Nokia believes that a
community of users with GPS-equipped mobile devices can help reduce
traffic and the amount of time spent on the road. Providing real-time
information about traffic congestion helps drivers make more informed
decisions - such as whether to take alternative routes, public
transport, or reschedule their journey.
Traditional traffic
monitoring systems include pavement-embedded sensors, roadside radar or
cameras to provide data for changeable message signs or traffic reports.

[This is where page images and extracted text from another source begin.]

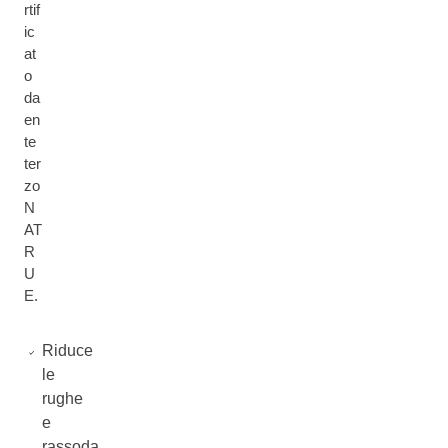
rtif
ic
at
o
da
en
te
ter
zo
N
AT
R
U
E.
Riduce
le
rughe
e
rassoda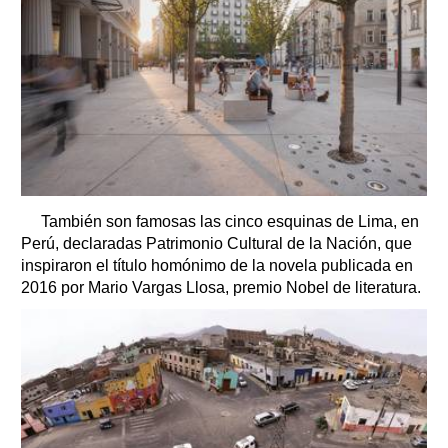
También son famosas las cinco esquinas de Lima, en
Perú, declaradas Patrimonio Cultural de la Nación, que
inspiraron el título homónimo de la novela publicada en
2016 por Mario Vargas Llosa, premio Nobel de literatura.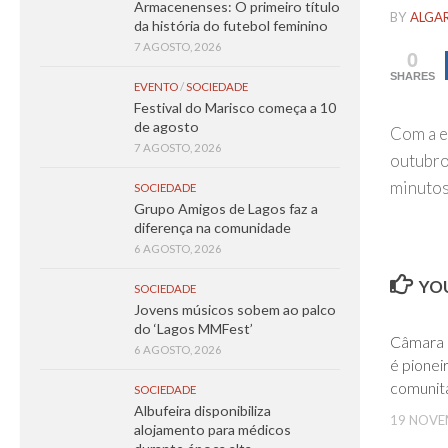
Armacenenses: O primeiro título
BY
ALGA
da história do futebol feminino
7 AGOSTO, 2026
0
SHARES
EVENTO
/
SOCIEDADE
Festival do Marisco começa a 10
de agosto
Com a e
7 AGOSTO, 2026
outubro
minutos
SOCIEDADE
Grupo Amigos de Lagos faz a
diferença na comunidade
6 AGOSTO, 2026
YOU
SOCIEDADE
Jovens músicos sobem ao palco
do ‘Lagos MMFest’
Câmara M
6 AGOSTO, 2026
é pione
comunit
SOCIEDADE
Albufeira disponibiliza
19 NOVE
alojamento para médicos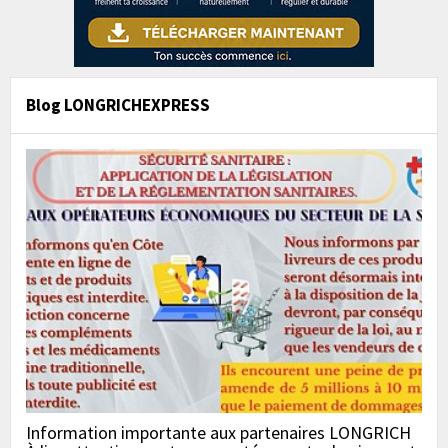
Blog LONGRICHEXPRESS
Information importante aux partenaires LONGRICH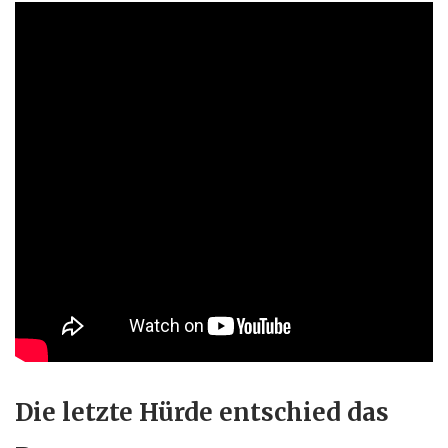
Die letzte Hürde entschied das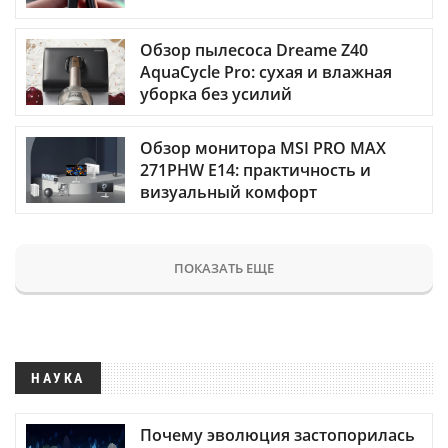
Обзор пылесоса Dreame Z40
AquaCycle Pro: сухая и влажная
уборка без усилий
Обзор монитора MSI PRO MAX
271PHW E14: практичность и
визуальный комфорт
ПОКАЗАТЬ ЕЩЕ
НАУКА
Почему эволюция застопорилась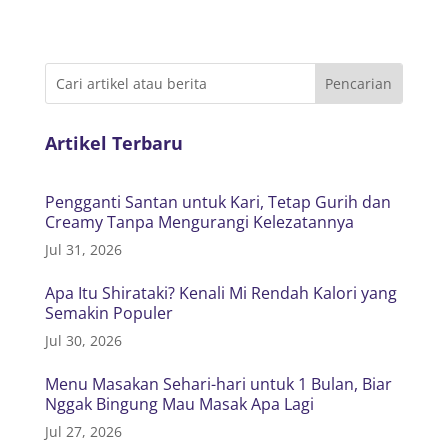
Artikel Terbaru
Pengganti Santan untuk Kari, Tetap Gurih dan
Creamy Tanpa Mengurangi Kelezatannya
Jul 31, 2026
Apa Itu Shirataki? Kenali Mi Rendah Kalori yang
Semakin Populer
Jul 30, 2026
Menu Masakan Sehari-hari untuk 1 Bulan, Biar
Nggak Bingung Mau Masak Apa Lagi
Jul 27, 2026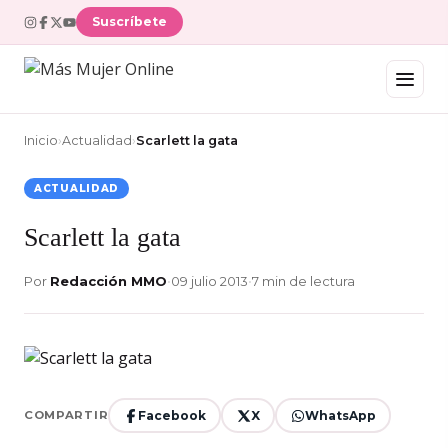
Suscríbete
Inicio
›
Actualidad
›
Scarlett la gata
ACTUALIDAD
Scarlett la gata
Por
Redacción MMO
•
09 julio 2013
•
7 min de lectura
Facebook
X
WhatsApp
COMPARTIR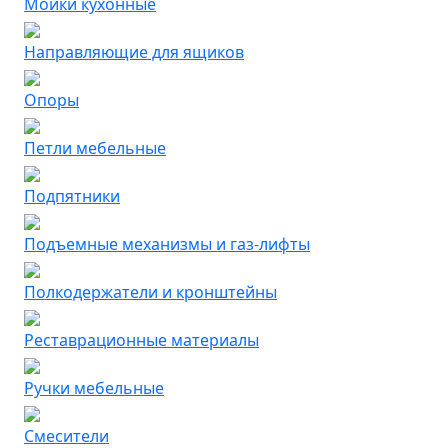
Мойки кухонные
Направляющие для ящиков
Опоры
Петли мебельные
Подпятники
Подъемные механизмы и газ-лифты
Полкодержатели и кронштейны
Реставрационные материалы
Ручки мебельные
Смесители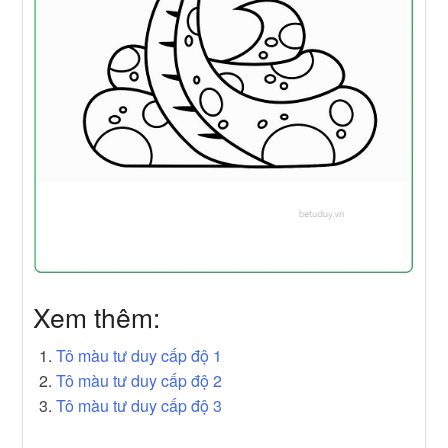
Xem thêm:
Tô màu tư duy cấp độ 1
Tô màu tư duy cấp độ 2
Tô màu tư duy cấp độ 3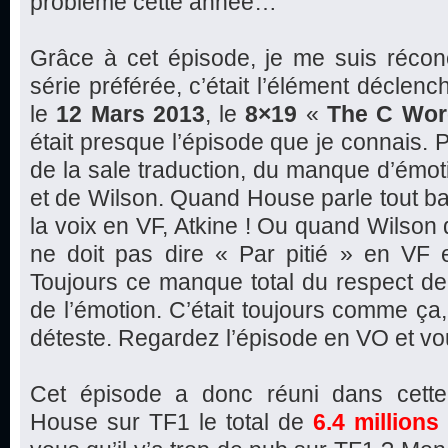
problème cette année…
Grâce à cet épisode, je me suis récon
série préférée, c’était l’élément déclen
le
12 Mars 2013
, le
8×19
«
The C Wor
était presque l’épisode que je connais.
de la sale traduction, du manque d’émo
et de Wilson. Quand House parle tout ba
la voix en VF, Atkine ! Ou quand Wilson di
ne doit pas dire « Par pitié » en VF e
Toujours ce manque total du respect de 
de l’émotion. C’était toujours comme ça, 
déteste. Regardez l’épisode en VO et vo
Cet épisode a donc réuni dans cette
House sur TF1 le total de
6.4 millions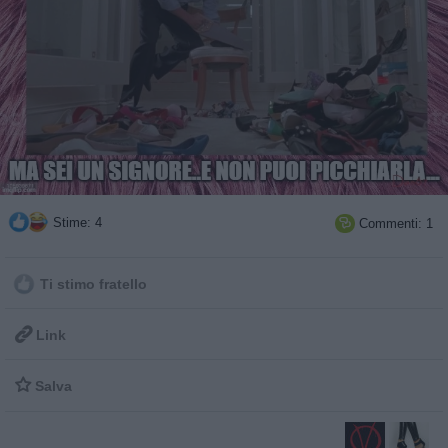
Stime: 4
Commenti: 1

Ti stimo fratello

Link

Salva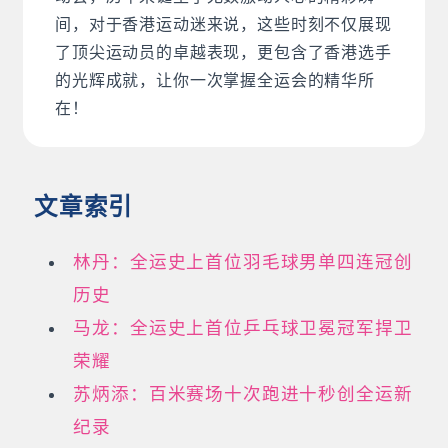
间，对于香港运动迷来说，这些时刻不仅展现
了顶尖运动员的卓越表现，更包含了香港选手
的光辉成就，让你一次掌握全运会的精华所
在！
文章索引
林丹：全运史上首位羽毛球男单四连冠创
历史
马龙：全运史上首位乒乓球卫冕冠军捍卫
荣耀
苏炳添：百米赛场十次跑进十秒创全运新
纪录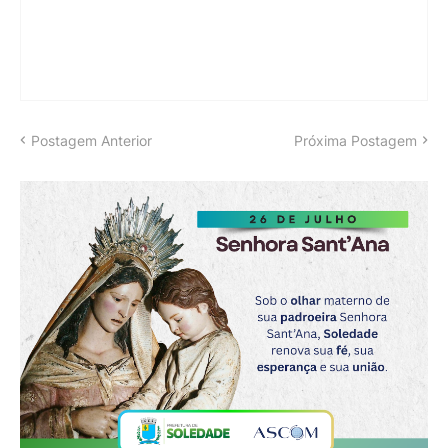
Postagem Anterior
Próxima Postagem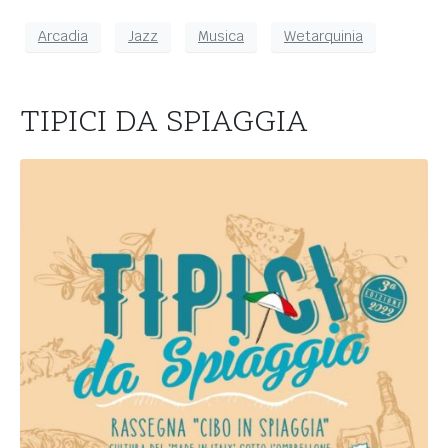
Arcadia
Jazz
Musica
Wetarquinia
TIPICI DA SPIAGGIA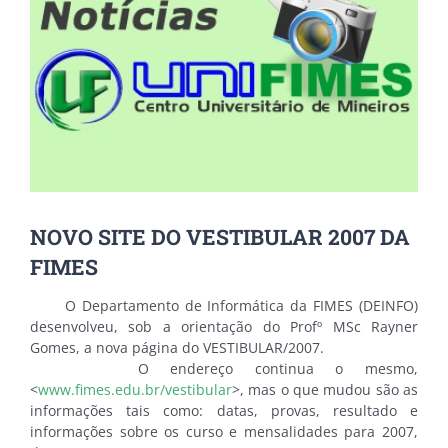
NOVO SITE DO VESTIBULAR 2007 DA
FIMES
O Departamento de Informática da FIMES (DEINFO)
desenvolveu, sob a orientação do Profº MSc Rayner
Gomes, a nova página do VESTIBULAR/2007.
O endereço continua o mesmo,
<
www.fimes.edu.br/vestibular
>, mas o que mudou são as
informações tais como: datas, provas, resultado e
informações sobre os curso e mensalidades para 2007,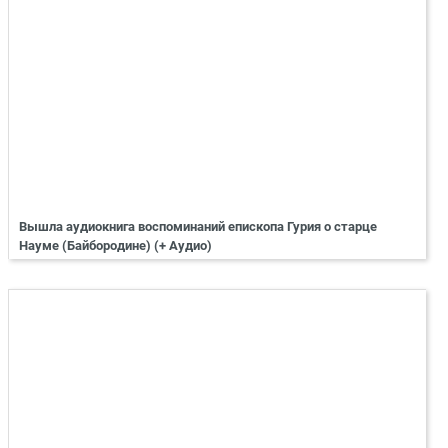
Вышла аудиокнига воспоминаний епископа Гурия о старце
Науме (Байбородине) (+ Аудио)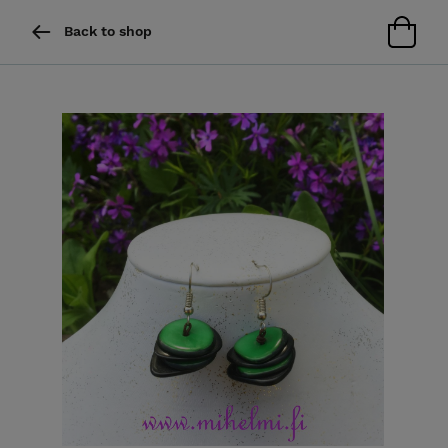
Back to shop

But such systems, says Nokia, are costly to install and maintain and so
they only cover limited stretches of today's roads and highways.
Using GPS-enabled mobile
devices can provide a complementary source of traffic data. Traffic flow
data can be expanded to include city side streets, rural roads or any
roadway where a cell phone can get a signal. The Mobile Millennium
traffic data is based in part on the backbone technology of NAVTEQ
Traffic, which provides nation-wide aggregated traffic data in the US
from a variety of sources, now including real-time data from GPS-enabled
mobile phones in vehicles traveling on the highways.
Participation in Mobile
Millennium is open to anyone with a GPS-enabled mobile phone from a
range of manufacturers, an unlimited data plan and the ability to
install and run Java applications.
The Java application enables
participants to receive real-time traffic data and incident reports for
main thoroughfares throughout much of the United States. In the Northern
California area, a number of arterials and highways that are not
currently equipped with sensors will begin to show traffic data as more
users join the network.
While the user-generated
content is completely anonymous, each data point contributes a piece to
the traffic picture which can benefit the entire user community. The
pilot will operate over four to six months and up to 10,000 members of
the public community can participate.
According to Nokia,
protection of personal privacy was built into the very core of the
reporting technology used in Mobile Millennium. From inception,
researchers built safeguards into the system, such as stripping
individual device identifiers from the transmitted traffic data, using
banking-grade encryption techniques to protect the transmission of data,
and drawing data only from targeted roadways where traffic information
is needed.
This Privacy By Design
system continuously filters information to remove data that can be tied
to a particular phone, minimizing the amount of sensitive information
ever created, transmitted or stored.
Mobile Millennium is being
funded in part by a grant award from the US Department of Transportation
under the SafeTrip-21 initiative, informs Nokia.